Antiochis (Aντιoχίς) (d. 163 or 162 BC) was a Hellenistic princess from the dynasty of the Seleucids and in the first half of the second century BC queen of Cappadocia.

Antiochis was a daughter of the Seleucid king Antiochus III the Great and his wife Laodice. Some time before the war of her father against the Romans she married king Ariarathes IV of Cappadocia, who therefore supported his father-in-law in the battle of Magnesia (190 BC). However, Antiochus III lost the battle. Antiochis bore her husband a son, who was called Mithridates before his accession to the throne and succeeded his father as Ariarathes V of Cappadocia, and two daughters, among them Stratonice, who first married king Eumenes II of Pergamon and afterwards his brother and successor Attalus II Philadelphus.

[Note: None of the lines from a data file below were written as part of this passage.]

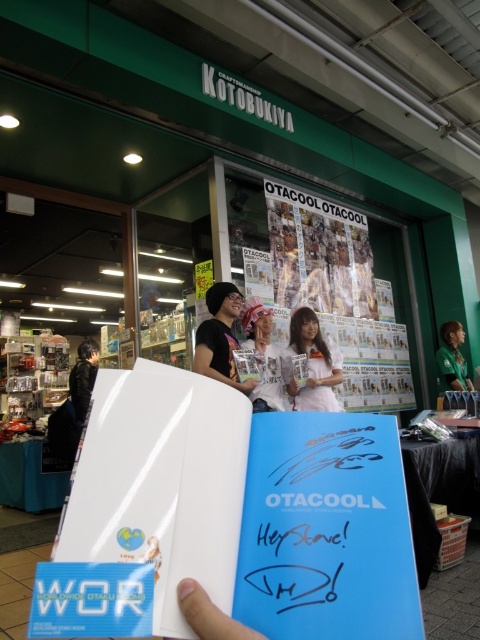 You are a delivery person who needs to place a package between the white paperboard at center and the black leather jacket at left. The package requires a space of 2 meters. Can you fit it there?

The white paperboard at center is 2.46 meters from the black leather jacket at left, so yes, the package requiring 2 meters of space can fit between them since the distance is sufficient.

You are holding a booklet with your right hand. The booklet has a blue cover with the text OTACOOL and a signature that says Hey Steve! You want to take a photo of the booklet using your phone camera. The camera is positioned at point [394,630]. Is the booklet in focus? Please answer based on the distance between the camera and the booklet.

The distance between the point [394,630] and the camera is 15.31 inches. Since the booklet is at this point, it is within the typical focus range of a phone camera, so the booklet should be in focus. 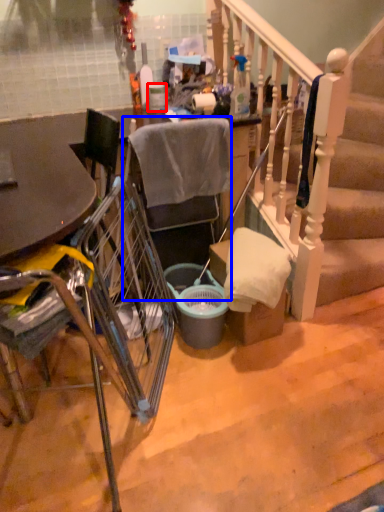 Question: Which object appears closest to the camera in this image, trash bin/can (highlighted by a red box) or chair (highlighted by a blue box)?

Choices:
 (A) trash bin/can
 (B) chair

Answer: (B)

According to the questionable report of the ancient Greek-Sicilian historian Diodorus Siculus Antiochis, allegedly an unscrupulous woman, is supposed to have been barren and therefore to have foisted two sons called Ariarathes and Orophernes. Later she is said to have given birth to the above-mentioned three children and to have told the truth to her husband. Thereupon she should have provided her foisted sons with sufficient money and sent the older one to Rome and the younger one to Ionia to make it possible for her legitimate son to succeed his father without difficulties.

After the death of Ariarathes IV in 163 BC, Antiochis moved back to her birth family's homeland in Antioch, along with her other daughter (whose name is unknown, but not Stratonice). Her stay there was short, however; she and her daughter died, allegedly of assassination, in 163 or 162 BC. Polybius blames the death on an assassination by Seleucid regent Lysias, who did not wish to have more nobles of distinguished bloodlines in the city able to oppose him and potentially challenge his authority. That said, Polybius was personally friends with Lysias's rival Demetrius I, so he may have been eager to assume the worst of Lysias.